Joe and Dot are salt of the earth folk who grew up only a few miles from each other. They met at work after the war, fell in love and married in four short months. In their hometown, they raised three children in a modest, two-family house where they still live today. Now in their late eighties, while the rest of us are busy reading up on which way to lean, they are quietly leaning on each other; much more now it seems than days long ago.
And so with sixty-five years of couple hood under their belt, I asked my grandparents to share six pieces of relationship advice, one for each decade of marriage. Here is what they had to say:
- Have your own friends, take time to socialize individually with them, and be supportive when your partner does as well. Trust each other; jealousy is not love.
- Swallow your pride. Even when you know you’re in the right; let your partner think he is the right one every now and again.
- Let the person who is committed to and better at saving money be in charge of the finances. Then try and save as much as you can.
- Life is a bowl of cherries; some picks are sweet, others rotten. Always try to keep a cool, level head when snacking.
- Sing to your child if you have one, especially as he awakes in the morning. If singing isn’t for you, create a daily ritual; he will always remember it. And when your child does something wrong, don’t always tell your partner. Sometimes too many cooks in the kitchen complicate things. Work it out one on one with your kid; he’ll remember that too.
- At the day’s end, take time to decompress and give your partner time to do the same. Be thoughtful and aide the process; have a cocktail ready for her when she gets home from work.

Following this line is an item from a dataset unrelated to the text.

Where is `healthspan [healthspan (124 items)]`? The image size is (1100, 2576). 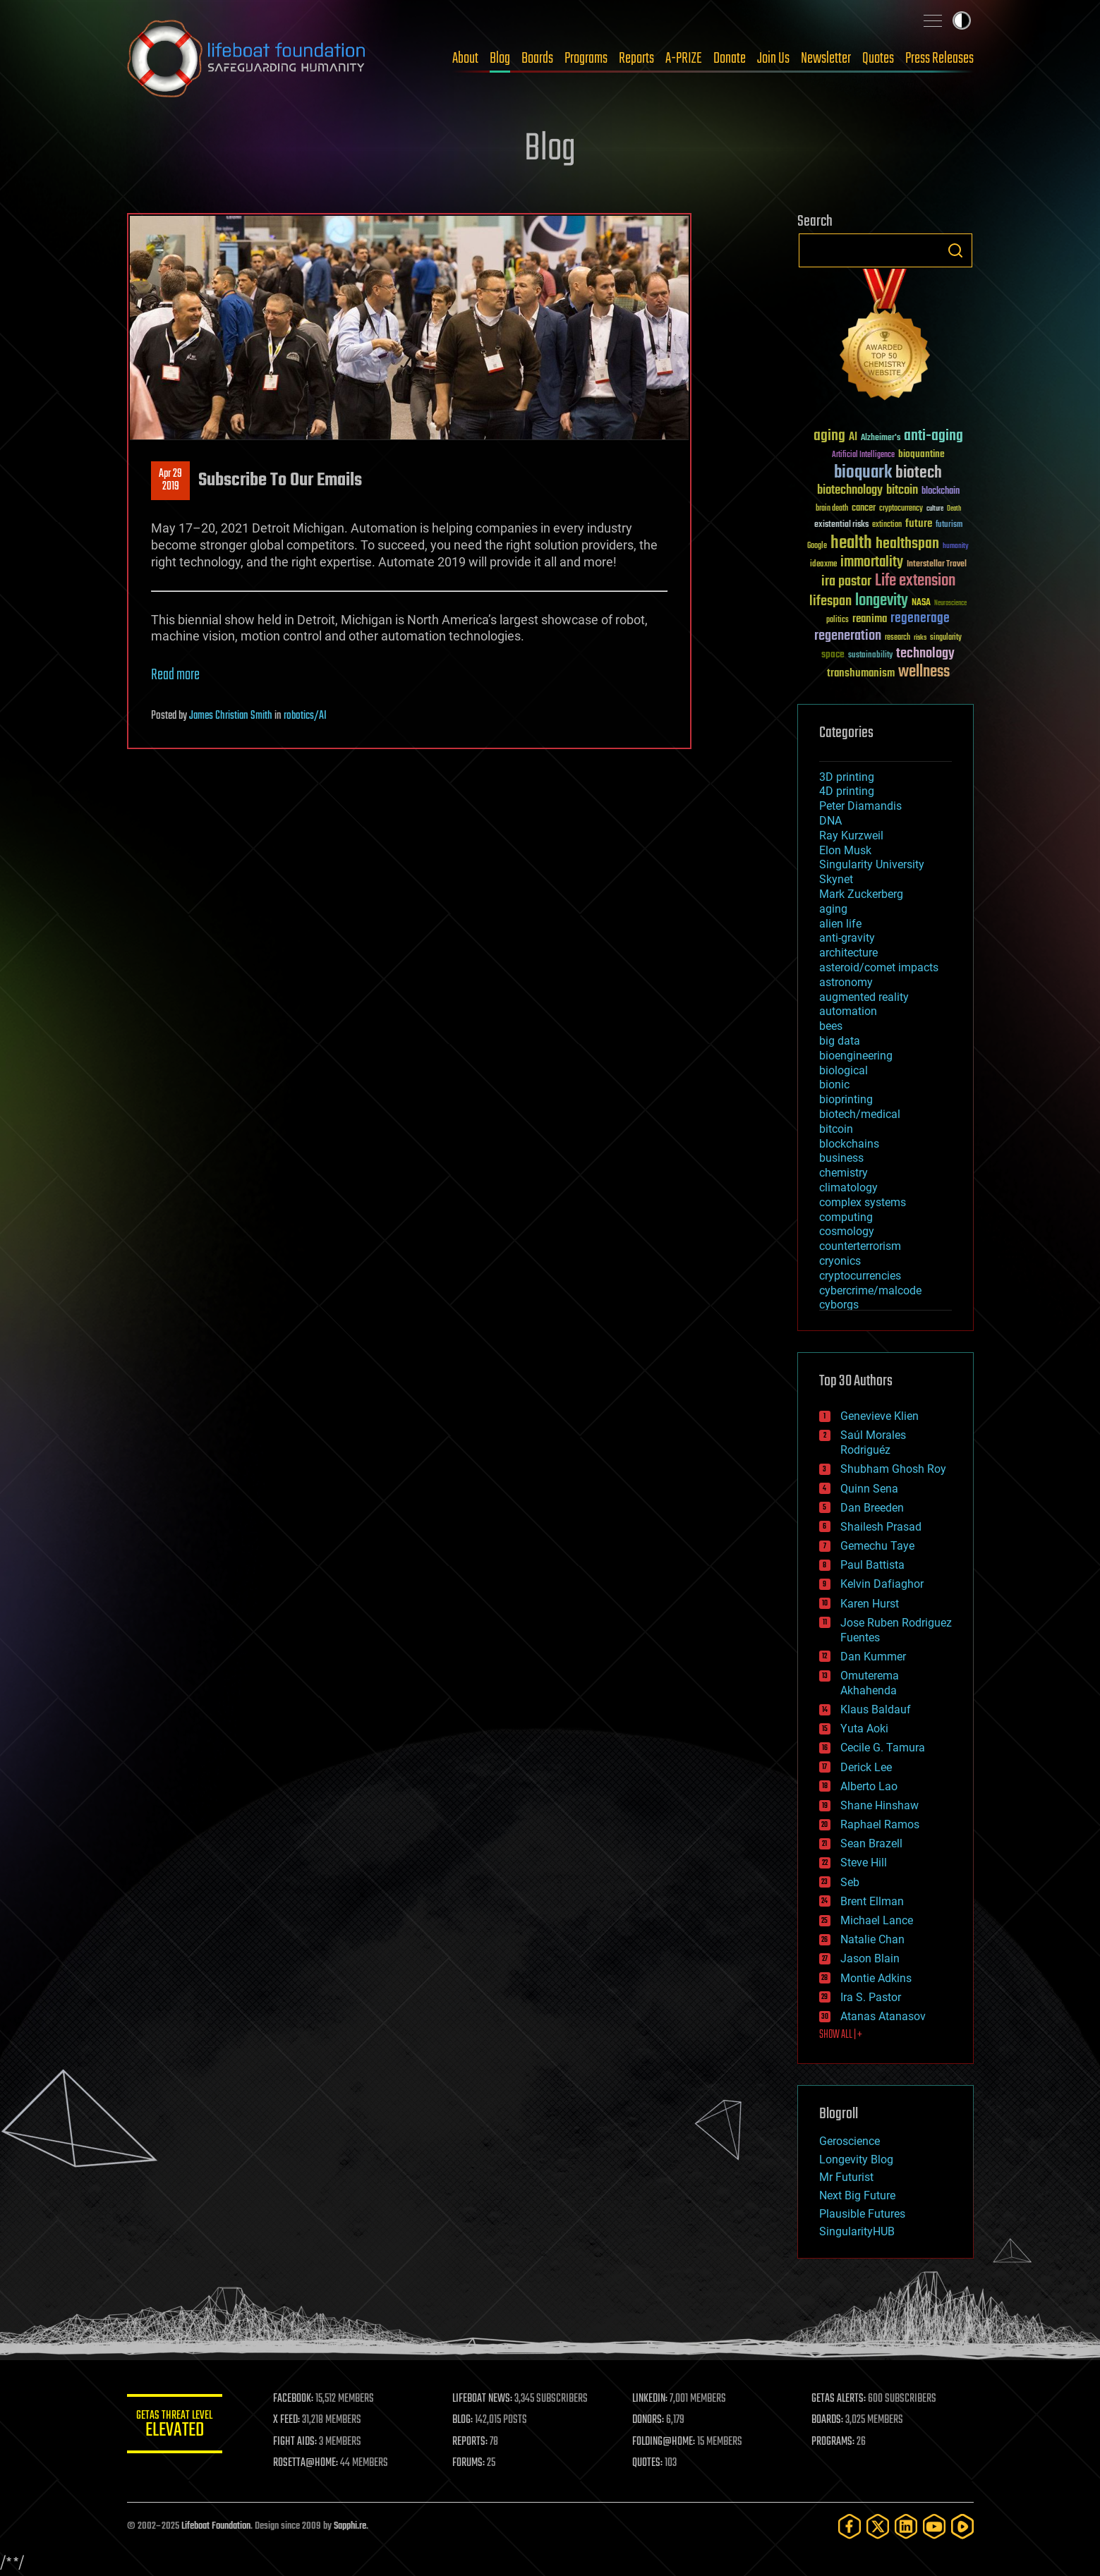
healthspan [healthspan (124 items)] is located at coordinates (907, 544).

6 ½. Follow your heart, stand by your love, and keep promises to each other. If you have second thoughts or believe you can’t keep your word, don’t get married.
As the eldest grandchild who lived with them until I was five and then again at twenty-two with countless visits in between and thereafter, I had a ringside seat to much of Joe and Dot’s relationship. My take away from watching them?
Flirt, dance, sit outside, visit, celebrate, play cards, laugh, argue, reconcile. Life is a fast and fleeting ride so keep the relationship as interesting as you collectively see fit and be sure to have a good time.
Couple hood is complicated work; everybody has their stuff and it’s not all moonlight and canoes. But if you go by Joe and Dot, trust, compromise, balance, communication, support, love, honesty, commitment, cocktails and a song go a long way.
This is a very touching story. Thank you for sharing. There is a lot of good advice in this post.